Как можно нанести удар по столь пестрой структуре? Локальные и индивидуальные жесты малоэффективны. Условия эффективной практики должны включать коллективный отказ, организованный в международных кругах. Массовые протесты против вторжения США в Ирак, которые прошли в городах по всему миру 15 февраля 2003 года, правильно определили наднациональное формирование военной машины и заявили о возможности нового интернационалистического, антивоенного игрока. Хотя им не удалось остановить нападение, они создали прецедент для будущей практики массового вывода войск. Два десятилетия спустя мобилизация против резни в секторе Газы, проявляющаяся на улицах городов и в студенческих кампусах по всему миру, предвещают формирование «глобальной Палестины».
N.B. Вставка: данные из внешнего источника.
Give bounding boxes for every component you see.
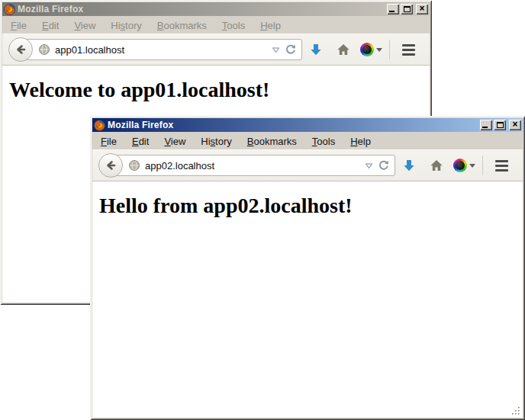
close-button[interactable]: ×	[509, 120, 521, 130]
menu-history[interactable]: History	[106, 18, 146, 33]
colorwheel-icon	[360, 43, 374, 56]
hamburger-menu-icon	[402, 44, 415, 46]
home-button[interactable]	[423, 152, 450, 179]
menu-bookmarks[interactable]: Bookmarks	[243, 134, 301, 149]
reload-button[interactable]	[285, 43, 297, 56]
colorwheel-extension-button[interactable]	[450, 152, 478, 179]
menu-help[interactable]: Help	[256, 18, 285, 33]
home-icon	[429, 158, 444, 173]
url-text[interactable]: app01.localhost	[55, 44, 267, 56]
menu-help[interactable]: Help	[346, 134, 375, 149]
url-bar[interactable]: app01.localhost	[20, 39, 302, 60]
menu-tools[interactable]: Tools	[308, 134, 340, 149]
title-bar[interactable]: Mozilla Firefox ×	[92, 118, 523, 132]
hamburger-menu-button[interactable]	[395, 36, 422, 63]
page-content: Hello from app02.localhost!	[92, 181, 523, 418]
downloads-button[interactable]	[302, 36, 330, 63]
minimize-button[interactable]	[480, 120, 492, 130]
hamburger-menu-icon	[495, 160, 508, 162]
window-controls: ×	[480, 120, 521, 130]
maximize-button[interactable]	[401, 4, 413, 14]
window-inner: Mozilla Firefox × File Edit View History…	[92, 118, 523, 418]
url-dropdown-icon	[272, 46, 280, 53]
menu-file[interactable]: File	[6, 18, 31, 33]
downloads-button[interactable]	[395, 152, 423, 179]
menu-bookmarks[interactable]: Bookmarks	[153, 18, 211, 33]
window-title: Mozilla Firefox	[18, 4, 385, 14]
download-arrow-icon	[401, 158, 417, 173]
back-arrow-icon	[104, 159, 118, 172]
globe-icon	[128, 159, 140, 172]
download-arrow-icon	[308, 42, 324, 57]
maximize-icon	[497, 122, 504, 128]
title-bar[interactable]: Mozilla Firefox ×	[2, 2, 430, 16]
url-bar[interactable]: app02.localhost	[110, 155, 395, 176]
menu-file[interactable]: File	[96, 134, 121, 149]
colorwheel-icon	[453, 159, 467, 172]
home-button[interactable]	[330, 36, 357, 63]
reload-icon	[285, 43, 297, 56]
menu-edit[interactable]: Edit	[127, 134, 153, 149]
menu-history[interactable]: History	[196, 134, 236, 149]
toolbar-separator	[389, 40, 390, 59]
minimize-icon	[389, 11, 395, 12]
resize-grip-icon[interactable]	[511, 406, 521, 416]
globe-icon	[38, 43, 50, 56]
url-dropdown-button[interactable]	[272, 46, 280, 53]
menu-view[interactable]: View	[69, 18, 100, 33]
url-dropdown-icon	[365, 162, 373, 169]
maximize-icon	[404, 6, 411, 12]
menu-caret-icon	[376, 48, 382, 52]
navigation-toolbar: app02.localhost	[92, 149, 523, 181]
firefox-logo-icon	[4, 4, 15, 15]
toolbar-separator	[482, 155, 483, 175]
url-dropdown-button[interactable]	[365, 162, 373, 169]
close-button[interactable]: ×	[416, 4, 428, 14]
navigation-toolbar: app01.localhost	[2, 34, 430, 66]
window-controls: ×	[387, 4, 428, 14]
reload-button[interactable]	[378, 159, 390, 172]
url-text[interactable]: app02.localhost	[145, 160, 360, 172]
menu-edit[interactable]: Edit	[37, 18, 63, 33]
browser-window-app02[interactable]: Mozilla Firefox × File Edit View History…	[90, 116, 525, 420]
page-heading: Welcome to app01.localhost!	[9, 78, 430, 102]
reload-icon	[378, 159, 390, 172]
menu-caret-icon	[469, 164, 475, 168]
page-heading: Hello from app02.localhost!	[99, 194, 523, 218]
minimize-icon	[482, 127, 488, 128]
window-title: Mozilla Firefox	[108, 120, 478, 130]
maximize-button[interactable]	[494, 120, 506, 130]
back-button[interactable]	[98, 153, 123, 178]
hamburger-menu-button[interactable]	[488, 152, 515, 179]
back-arrow-icon	[14, 43, 27, 56]
menu-view[interactable]: View	[159, 134, 190, 149]
minimize-button[interactable]	[387, 4, 399, 14]
menu-bar: File Edit View History Bookmarks Tools H…	[2, 17, 430, 34]
home-icon	[336, 42, 351, 57]
back-button[interactable]	[8, 37, 33, 62]
menu-tools[interactable]: Tools	[217, 18, 250, 33]
menu-bar: File Edit View History Bookmarks Tools H…	[92, 133, 523, 149]
firefox-logo-icon	[94, 120, 105, 131]
colorwheel-extension-button[interactable]	[357, 36, 385, 63]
Одним из основных препятствий на пути такой освободительной интернационалистской политики является кемпизм: идеологический подход, который сводит политическую ситуацию к двум противоположным лагерям и часто заканчивается утверждением, что враг нашего врага должен быть нашим другом. Некоторые защитники палестинского дела будут превозносить или, по крайней мере, воздерживаться от критики любого игрока, выступающего против израильской оккупации, включая Иран и его союзников в регионе. Хотя это понятный импульс в нынешней ситуации, когда население Газы находится на грани голода и подвергается ужасающему насилию, бинарная геополитическая логика кемпизма в конечном итоге приводит к идентификации с репрессивными силами, которые подрывают освобождение. Вместо того, чтобы поддерживать Иран или его союзников, даже на словах, интернационалистский проект должен связать борьбу палестинской солидарности с такими движениями, как «Женщина, жизнь, свобода», которые бросили вызов Исламской Республике. Короче говоря, борьба против военного режима должна быть направлена не только на прекращение нынешней констелляции войн, но и на осуществление более широких социальных преобразований.

Таким образом, интернационализм должен возникнуть снизу, поскольку местные и региональные освободительные проекты находят средства для борьбы друг с другом. Но это также включает в себя обратный процесс. Он должен быть направлен на создание языка освобождения, который можно будет распознавать, отражать и развивать в различных контекстах: нечто вроде машины непрерывного перевода, которая может объединять разнородные контексты и субъективности. Новый интернационализм не должен предполагать или стремиться к какой-либо глобальной однородности, а вместо этого должен сочетать радикально отличающийся местный и региональный опыт и структуры. Учитывая раскол глобальной системы, разрушение стратегических пространств накопления капитала и переплетение геополитики и геоэкономики – все это заложило основу для возникновения военного режима как привилегированной формы управления – для проекта сопротивления требуется не что иное, как интернационалистская стратегия, чтобы преобразовать мир.

Статья написана в соавторстве с Сандро Меццадра и обязана некоторыми идеями Бретту Нейлсону, который вместе с Сандро Меццадрой является соавтором книги «Запад и все остальное: капитал и власть в многополярном мире», вышедшей в свет в издательстве Verso. Перевод публикуется с сокращениями.